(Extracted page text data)
┌────────
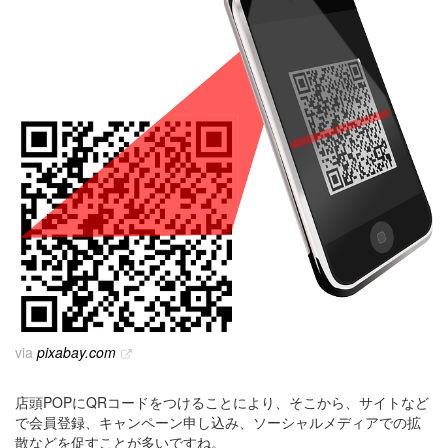
via
pixabay.com
店頭POPにQRコードをつけることにより、そこから、サイトなど
で会員登録、キャンペーン申し込み、ソーシャルメディアでの拡
散などを促すことが多いですね。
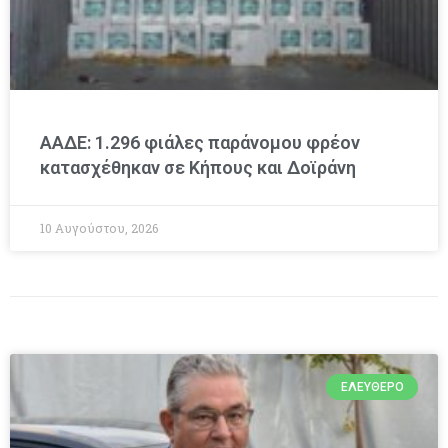
ΑΑΔΕ: 1.296 φιάλες παράνομου φρέον
κατασχέθηκαν σε Κήπους και Δοϊράνη
10 Αυγούστου, 2026
ΕΛΕΎΘΕΡΟ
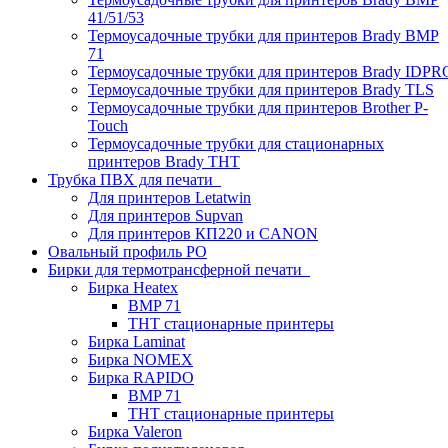
41/51/53
Термоусадочные трубки для принтеров Brady BMP
71
Термоусадочные трубки для принтеров Brady IDPR
Термоусадочные трубки для принтеров Brady TLS
Термоусадочные трубки для принтеров Brother P-
Touch
Термоусадочные трубки для стационарных
принтеров Brady THT
Трубка ПВХ для печати
Для принтеров Letatwin
Для принтеров Supvan
Для принтеров КП220 и CANON
Овальный профиль PO
Бирки для термотрансферной печати
Бирка Heatex
BMP 71
THT стационарные принтеры
Бирка Laminat
Бирка NOMEX
Бирка RAPIDO
BMP 71
THT стационарные принтеры
Бирка Valeron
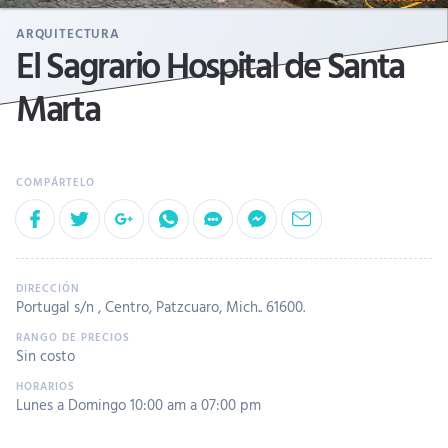
ARQUITECTURA
El Sagrario Hospital de Santa
Marta
Portugal s/n , Centro, Patzcuaro, Mich.. 61600.
Sin costo
Lunes a Domingo 10:00 am a 07:00 pm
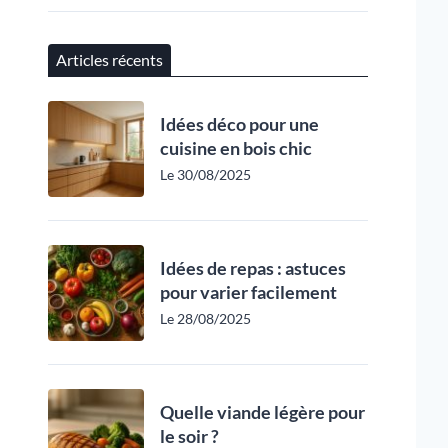
Articles récents
Idées déco pour une
cuisine en bois chic
Le 30/08/2025
Idées de repas : astuces
pour varier facilement
Le 28/08/2025
Quelle viande légère pour
le soir ?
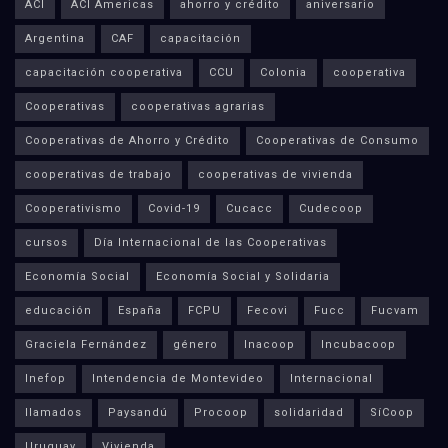
ACI
ACI Americas
ahorro y crédito
aniversario
Argentina
CAF
capacitación
capacitación cooperativa
CCU
Colonia
cooperativa
Cooperativas
cooperativas agrarias
Cooperativas de Ahorro y Crédito
Cooperativas de Consumo
cooperativas de trabajo
cooperativas de vivienda
Cooperativismo
Covid-19
Cucacc
Cudecoop
cursos
Día Internacional de las Cooperativas
Economía Social
Economía Social y Solidaria
educación
España
FCPU
Fecovi
Fucc
Fucvam
Graciela Fernández
género
Inacoop
Incubacoop
Inefop
Intendencia de Montevideo
Internacional
llamados
Paysandú
Procoop
solidaridad
SíCoop
Uruguay
Vivienda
└────────
**Task objective:**
Every line of the data that includes the word "принтеров" should be copied.

**Expected output:**
Термоусадочные трубки для принтеров Brady BMP
Термоусадочные трубки для принтеров Brady IDPR
Термоусадочные трубки для принтеров Brady TLS
Термоусадочные трубки для принтеров Brother P-
принтеров Brady THT
Для принтеров Letatwin
Для принтеров Supvan
Для принтеров КП220 и CANON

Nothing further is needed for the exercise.